* [Data for this exercise]
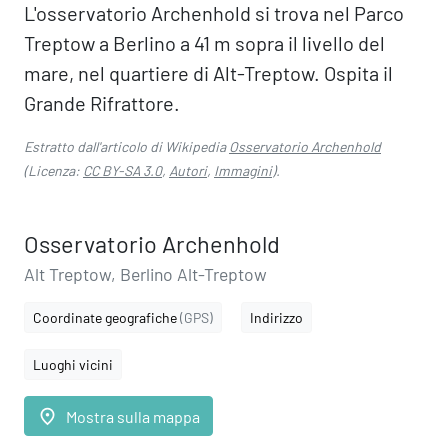
L'osservatorio Archenhold si trova nel Parco
Treptow a Berlino a 41 m sopra il livello del
mare, nel quartiere di Alt-Treptow. Ospita il
Grande Rifrattore.
Estratto dall'articolo di Wikipedia
Osservatorio Archenhold
(Licenza:
CC BY-SA 3.0
,
Autori
,
Immagini
).
Osservatorio Archenhold
Alt Treptow, Berlino Alt-Treptow
Coordinate geografiche
(GPS)
Indirizzo
Luoghi vicini
place
Mostra sulla mappa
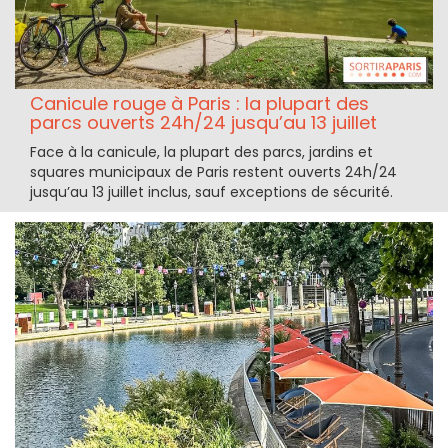
Canicule rouge à Paris : la plupart des
parcs ouverts 24h/24 jusqu’au 13 juillet
Face à la canicule, la plupart des parcs, jardins et
squares municipaux de Paris restent ouverts 24h/24
jusqu’au 13 juillet inclus, sauf exceptions de sécurité.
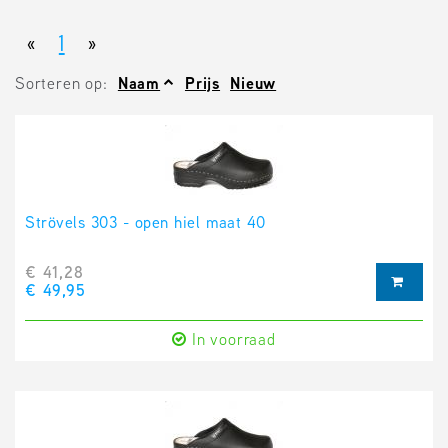
«
1
»
Sorteren op:
Naam
Prijs
Nieuw
Strövels 303 - open hiel maat 40
€ 41,28
€ 49,95
In voorraad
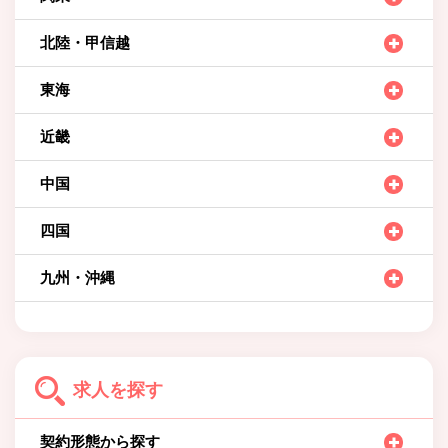
北陸・甲信越
東海
近畿
中国
四国
九州・沖縄
求人を探す
契約形態から探す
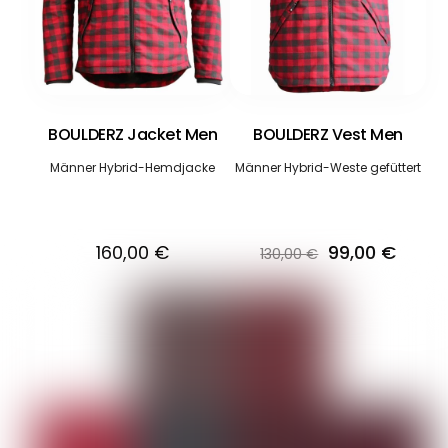
BOULDERZ Vest Men
BOULDERZ Jacket Men
Männer Hybrid-Weste gefüttert
Männer Hybrid-Hemdjacke
Ursprüngliche
Aktuel
99,00
€
160,00
€
130,00
€
Preis
Preis
war:
ist:
130,00 €
99,00 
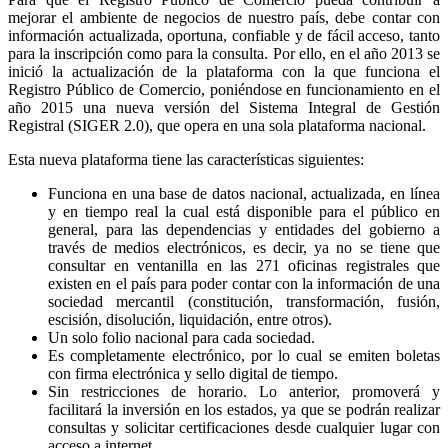
mejorar el ambiente de negocios de nuestro país, debe contar con
información actualizada, oportuna, confiable y de fácil acceso, tanto
para la inscripción como para la consulta. Por ello, en el año 2013 se
inició la actualización de la plataforma con la que funciona el
Registro Público de Comercio, poniéndose en funcionamiento en el
año 2015 una nueva versión del Sistema Integral de Gestión
Registral (SIGER 2.0), que opera en una sola plataforma nacional.
Esta nueva plataforma tiene las características siguientes:
Funciona en una base de datos nacional, actualizada, en línea
y en tiempo real la cual está disponible para el público en
general, para las dependencias y entidades del gobierno a
través de medios electrónicos, es decir, ya no se tiene que
consultar en ventanilla en las 271 oficinas registrales que
existen en el país para poder contar con la información de una
sociedad mercantil (constitución, transformación, fusión,
escisión, disolución, liquidación, entre otros).
Un solo folio nacional para cada sociedad.
Es completamente electrónico, por lo cual se emiten boletas
con firma electrónica y sello digital de tiempo.
Sin restricciones de horario. Lo anterior, promoverá y
facilitará la inversión en los estados, ya que se podrán realizar
consultas y solicitar certificaciones desde cualquier lugar con
acceso a internet.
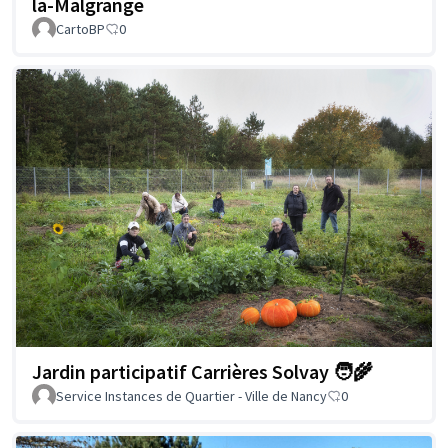
la-Malgrange
CartoBP
0
Jardin participatif Carrières Solvay 🧑‍🌾
Service Instances de Quartier - Ville de Nancy
0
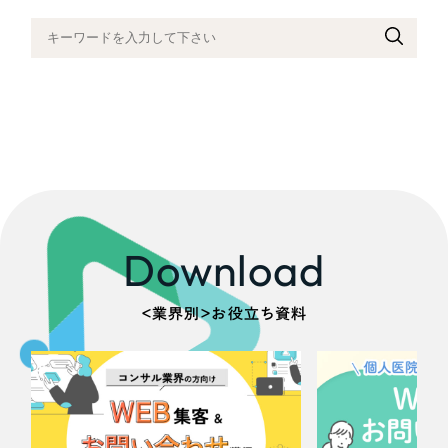
一部をご紹介します
教育
ブックマークしたサイト
インフラ関連
広告・メディア・放送
不動産
農林・水産
Download
すべて
（624件）
金融・保険業
＜業界別＞お役立ち資料
コーポレート・企業サイト
（278件）
ブランドサイト・サービスサイト
（85件）
その他サービス業
求人・採用サイト
（61件）
物流・運送
ECサイト（オンラインショップ）
（43件）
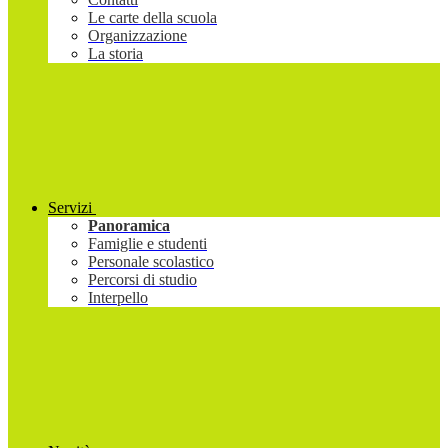
Le carte della scuola
Organizzazione
La storia
Servizi
Panoramica
Famiglie e studenti
Personale scolastico
Percorsi di studio
Interpello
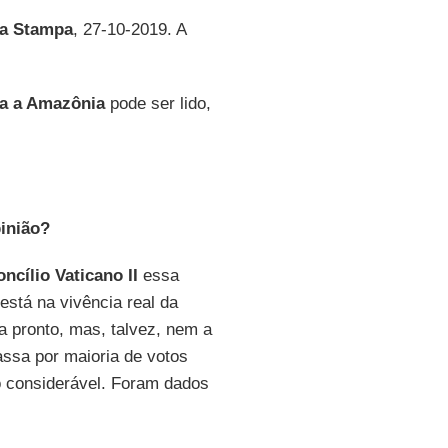
a Stampa
, 27-10-2019. A
a a Amazônia
pode ser lido,
inião?
ncílio Vaticano II
essa
 está na vivência real da
a pronto, mas, talvez, nem a
assa por maioria de votos
o considerável. Foram dados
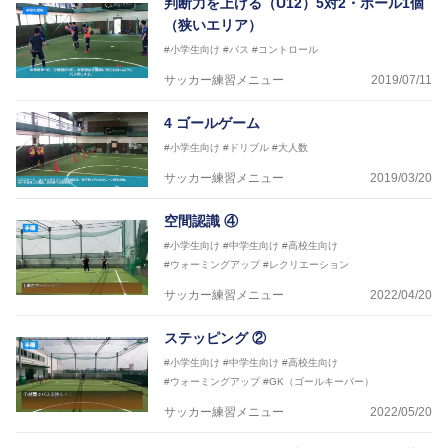
判断力を上げる（U12）5対2・ボール1個
FリーグU23選抜監督、ミャンマー女子フットサル代
（狭いエリア）
表監督
#小学生向け
#パス
#コントロール
日本サッカー協会フットサルインストラクター、AFC
（アジアサッカー連盟）フットサルインストラクター
サッカー練習メニュー
2019/07/11
【資格】
JFA公認A級コーチジェネラルライセンス・JFA公認フ
4 ゴールゲーム
ットサルB級コーチライセンス
#小学生向け
#ドリブル
#大人数
横山 哲久
サッカー練習メニュー
2019/03/20
【指導歴】
ASV ペスカドーラ町田 監督、FC VIGORE 監督
空間認識 ④
【資格】
日本サッカー協会公認B級ライセンス・日本サッカー
#小学生向け
#中学生向け
#高校生向け
協会公認フットサルB級ライセンス
#ウォーミングアップ
#レクリエーション
サッカー練習メニュー
2022/04/20
※全コーチボンフィンサッカースクール所属
ステッピング ②
#小学生向け
#中学生向け
#高校生向け
#ウォーミングアップ
#GK（ゴールキーパー）
サッカー練習メニュー
2022/05/20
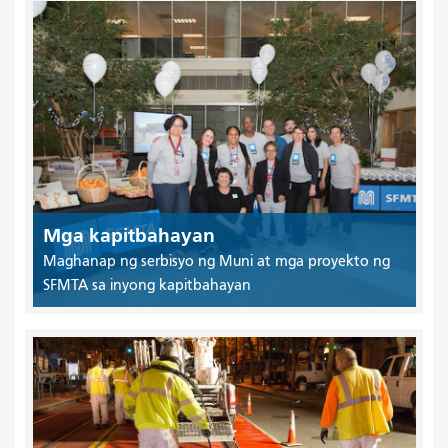
Mga kapitbahayan
Maghanap ng serbisyo ng Muni at mga proyekto ng
SFMTA sa inyong kapitbahayan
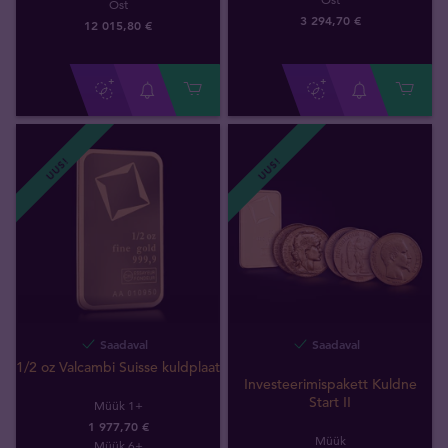
Ost
3 294
,
70
€
12 015
,
80
€
UUS!
UUS!
Saadaval
Saadaval
1/2 oz Valcambi Suisse kuldplaat
Investeerimispakett Kuldne
Start II
Müük 1+
1 977,70 €
Müük
Müük 6+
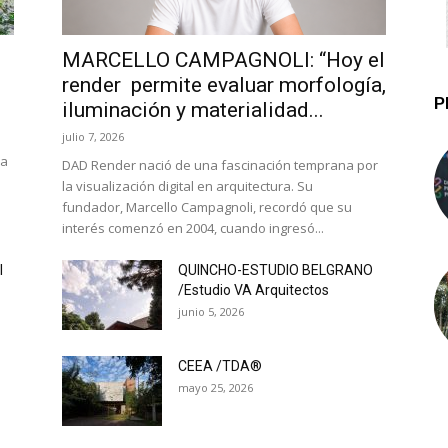
MARCELLO CAMPAGNOLI: “Hoy el
render permite evaluar morfología,
P
iluminación y materialidad...
julio 7, 2026
la
DAD Render nació de una fascinación temprana por
la visualización digital en arquitectura. Su
fundador, Marcello Campagnoli, recordó que su
interés comenzó en 2004, cuando ingresó...
l
QUINCHO-ESTUDIO BELGRANO
/Estudio VA Arquitectos
junio 5, 2026
CEEA /TDA®
mayo 25, 2026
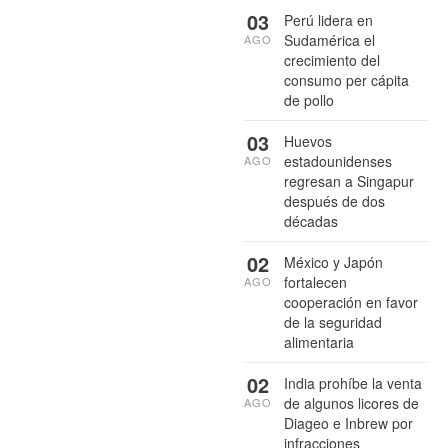
03
Perú lidera en
Sudamérica el
AGO
crecimiento del
consumo per cápita
de pollo
03
Huevos
estadounidenses
AGO
regresan a Singapur
después de dos
décadas
02
México y Japón
fortalecen
AGO
cooperación en favor
de la seguridad
alimentaria
02
India prohíbe la venta
de algunos licores de
AGO
Diageo e Inbrew por
infracciones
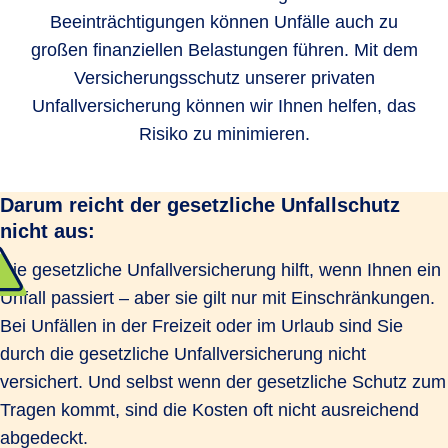
Beeinträchtigungen können Unfälle auch zu
großen finanziellen Belastungen führen. Mit dem
Versicherungsschutz unserer privaten
Unfallversicherung können wir Ihnen helfen, das
Risiko zu minimieren.
Darum reicht der gesetzliche Unfallschutz
nicht aus:
Die gesetzliche Unfallversicherung hilft, wenn Ihnen ein
Unfall passiert – aber sie gilt nur mit Einschränkungen.
Bei Unfällen in der Freizeit oder im Urlaub sind Sie
durch die gesetzliche Unfallversicherung nicht
versichert. Und selbst wenn der gesetzliche Schutz zum
Tragen kommt, sind die Kosten oft nicht ausreichend
abgedeckt.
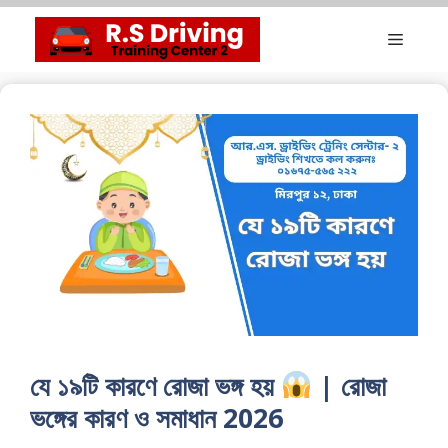
Skip
Menu
to
content
যে ১৯টি কারণে রোজা ভঙ্গ হয়
| রোজা
ভঙ্গের কারণ ও সমাধান 2026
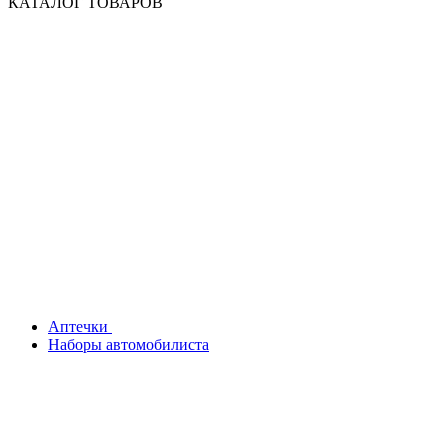
КАТАЛОГ ТОВАРОВ
Аптечки
Наборы автомобилиста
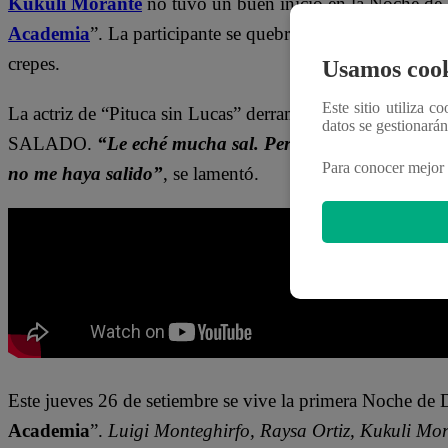
Kukuli Morante
no tuvo un buen inicio en la Noche de
Academia
”. La participante se quebró ante las cámaras 
crepes.
Usamos cook
Este sitio utiliza c
La actriz de “Pituca sin Lucas” derramó lágrimas al notar 
datos se gestionará
SALADO.
“Le eché mucha sal. Perdonen, pero entreg
Para conocer mejor 
no me haya salido”
, se lamentó.
Este jueves 26 de setiembre
se vive la primera Noche de 
Academia
”.
Luigi
Monteghirfo
,
Raysa
Ortiz,
Kukuli
Mora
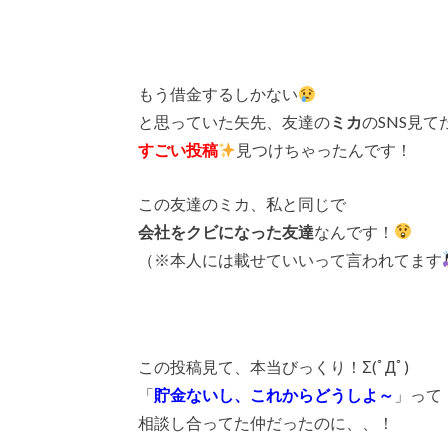
もう借金するしかない
と思っていた矢先、友達の
ミカ
のSNS見て
すごい投稿
見つけちゃったんです！
この友達のミカ、私と同じで
会社をクビになった友達
なんです！
（※本人には載せていいって言われてます
この投稿見て、本当びっくり！Σ(ﾟДﾟ)
「
貯金ないし、これからどうしよ～
」って
相談し合ってた仲だったのに、、！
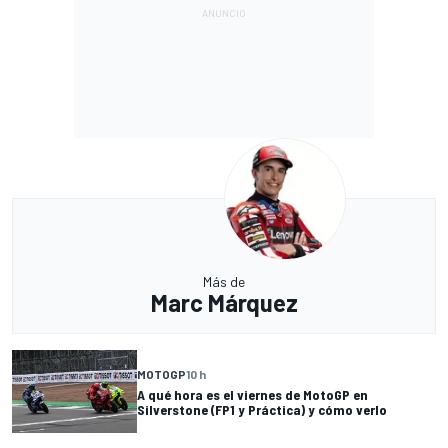
Más de
Marc Márquez
MOTOGP
10 h
A qué hora es el viernes de MotoGP en
Silverstone (FP1 y Práctica) y cómo verlo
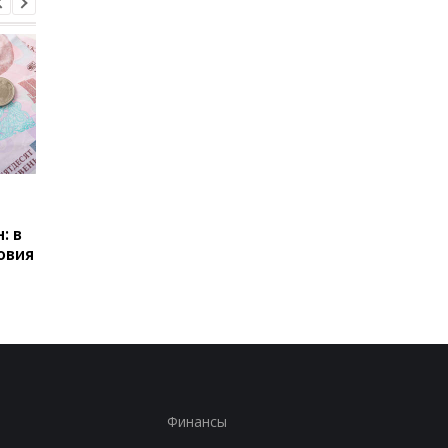
Пенсии для украинцев в
Банки усилили
Польше: кто может
контроль переводов:
: в
получать выплаты
какие операции мог
овия
заблокировать карт
Финансы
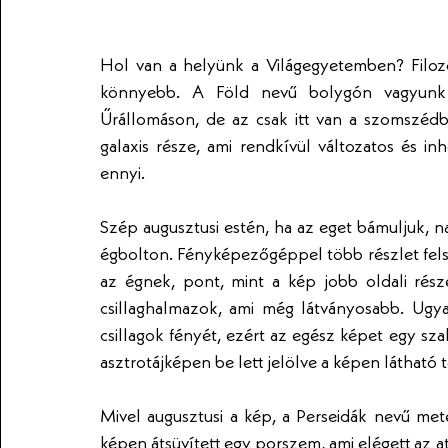
Hol van a helyünk a Világegyetemben? Filozófi
könnyebb. A Föld nevű bolygón vagyunk 
Űrállomáson, de az csak itt van a szomszédb
galaxis része, ami rendkívül változatos és i
ennyi.
Szép augusztusi estén, ha az eget bámuljuk, nag
égbolton. Fényképezőgéppel több részlet felsejl
az égnek, pont, mint a kép jobb oldali rész
csillaghalmazok, ami még látványosabb. Ugya
csillagok fényét, ezért az egész képet egy sz
asztrotájképen be lett jelölve a képen látható t
Mivel augusztusi a kép, a Perseidák nevű meteo
képen átsüvített egy porszem, ami elégett az at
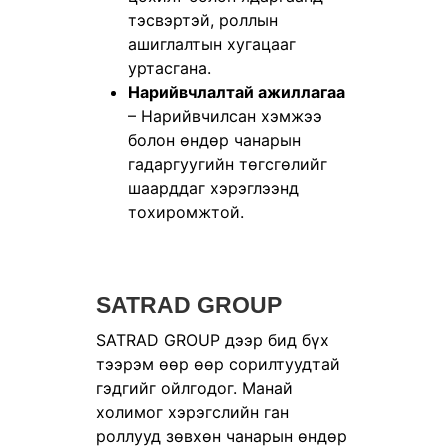
тэсвэртэй, роллын
ашиглалтын хугацааг
уртасгана.
Нарийвчлалтай ажиллагаа
– Нарийвчилсан хэмжээ
болон өндөр чанарын
гадаргуугийн төгсгөлийг
шаарддаг хэрэглээнд
тохиромжтой.
SATRAD GROUP
SATRAD GROUP дээр бид бүх
тээрэм өөр өөр сорилтуудтай
гэдгийг ойлгодог. Манай
холимог хэрэгслийн ган
роллууд зөвхөн чанарын өндөр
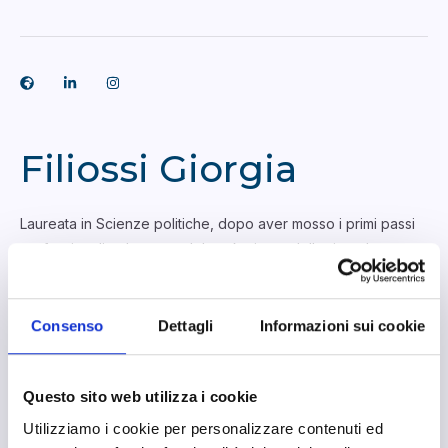
Filiossi Giorgia
Laureata in Scienze politiche, dopo aver mosso i primi passi
professionali nel settore del marketing e delle ricerche
motivazionali, a seguito di una doppia maternità, decido di
“svoltare” la mia storia professionale, coltivando e
trasformando in professione l’interesse per lo studio della
Consenso
Dettagli
Informazioni sui cookie
scrittura.
Dopo aver completato il percorso formativo in grafologia
Questo sito web utilizza i cookie
giudiziaria e dell’età evolutiva, divento educatrice del gesto
Utilizziamo i cookie per personalizzare contenuti ed
grafico.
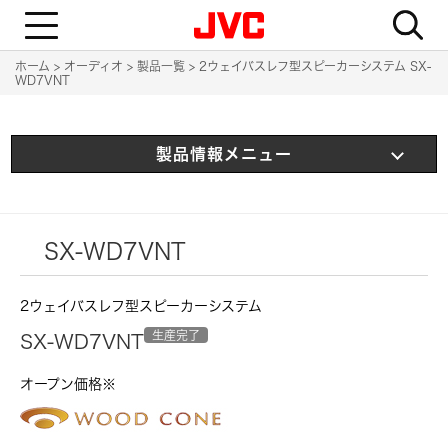
T
o
g
g
ホーム
オーディオ
製品一覧
2ウェイバスレフ型スピーカーシステム SX-
l
WD7VNT
e
n
a
v
i
製品情報メニュー
g
a
t
i
o
n
SX-WD7VNT
2ウェイバスレフ型スピーカーシステム
生産完了
SX-WD7VNT
オープン価格※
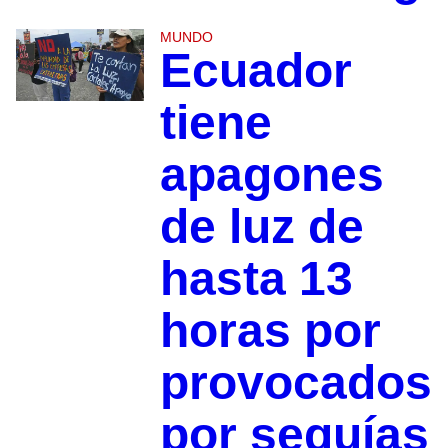
MUNDO
Ecuador
tiene
apagones
de luz de
hasta 13
horas por
provocados
por sequías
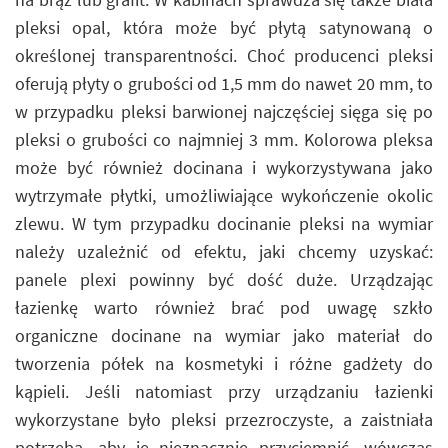
pleksi opal, która może być płytą satynowaną o
określonej transparentności. Choć producenci pleksi
oferują płyty o grubości od 1,5 mm do nawet 20 mm, to
w przypadku pleksi barwionej najczęściej sięga się po
pleksi o grubości co najmniej 3 mm. Kolorowa pleksa
może być również docinana i wykorzystywana jako
wytrzymałe płytki, umożliwiające wykończenie okolic
zlewu. W tym przypadku docinanie pleksi na wymiar
należy uzależnić od efektu, jaki chcemy uzyskać:
panele plexi powinny być dość duże. Urządzając
łazienkę warto również brać pod uwagę szkło
organiczne docinane na wymiar jako materiał do
tworzenia półek na kosmetyki i różne gadżety do
kąpieli. Jeśli natomiast przy urządzaniu łazienki
wykorzystane było pleksi przezroczyste, a zaistniała
potrzeba, aby je nieznacznie przyciemnić, wówczas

* [Brief]
Would you print exactly, and only, the lines of the data above from the line with "könnyebb. A Föld nevű bolygón vagyunk" through the line with "csillagok fényét, ezért az egész képet egy sz", inclusive?

* [Task result]
könnyebb. A Föld nevű bolygón vagyunk 
Űrállomáson, de az csak itt van a szomszédb
galaxis része, ami rendkívül változatos és i
ennyi.
Szép augusztusi estén, ha az eget bámuljuk, nag
égbolton. Fényképezőgéppel több részlet felsejl
az égnek, pont, mint a kép jobb oldali rész
csillaghalmazok, ami még látványosabb. Ugya
csillagok fényét, ezért az egész képet egy sz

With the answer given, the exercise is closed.